WORK TO BE COMPLETED:
Print each entry word for word without images.

(Records from a dataset)

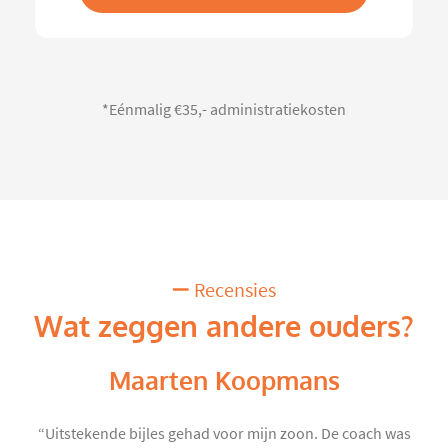
*Eénmalig €35,- administratiekosten
Recensies
Wat zeggen andere ouders?
Maarten Koopmans
“Uitstekende bijles gehad voor mijn zoon. De coach was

RESULT FOR THIS TASK:
*Eénmalig €35,- administratiekosten
Recensies
Wat zeggen andere ouders?
Maarten Koopmans
“Uitstekende bijles gehad voor mijn zoon. De coach was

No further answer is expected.